**Exercise**
Please repeat the lines below, exactly and only, from the one that holds "Enviar comentario" through the one that holds "Temprana Preventiva en tres comunas".

**Provided data**
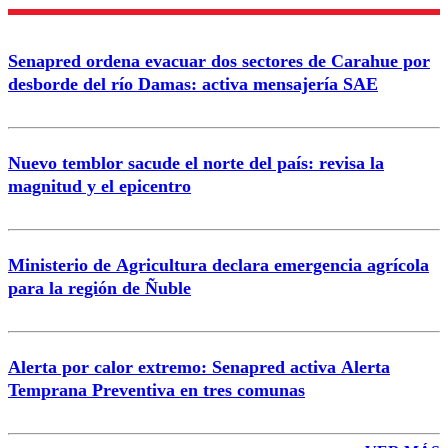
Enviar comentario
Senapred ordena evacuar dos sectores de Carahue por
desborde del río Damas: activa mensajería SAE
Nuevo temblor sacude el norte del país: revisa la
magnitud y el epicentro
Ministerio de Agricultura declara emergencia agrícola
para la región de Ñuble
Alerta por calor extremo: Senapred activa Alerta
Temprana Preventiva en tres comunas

--

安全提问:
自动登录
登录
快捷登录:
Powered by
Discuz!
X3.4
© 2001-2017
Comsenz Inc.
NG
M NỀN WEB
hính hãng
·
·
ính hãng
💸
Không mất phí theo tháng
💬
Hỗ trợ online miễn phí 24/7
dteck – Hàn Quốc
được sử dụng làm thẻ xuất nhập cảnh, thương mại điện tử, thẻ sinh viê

**Answer section**
Enviar comentario
Senapred ordena evacuar dos sectores de Carahue por
desborde del río Damas: activa mensajería SAE
Nuevo temblor sacude el norte del país: revisa la
magnitud y el epicentro
Ministerio de Agricultura declara emergencia agrícola
para la región de Ñuble
Alerta por calor extremo: Senapred activa Alerta
Temprana Preventiva en tres comunas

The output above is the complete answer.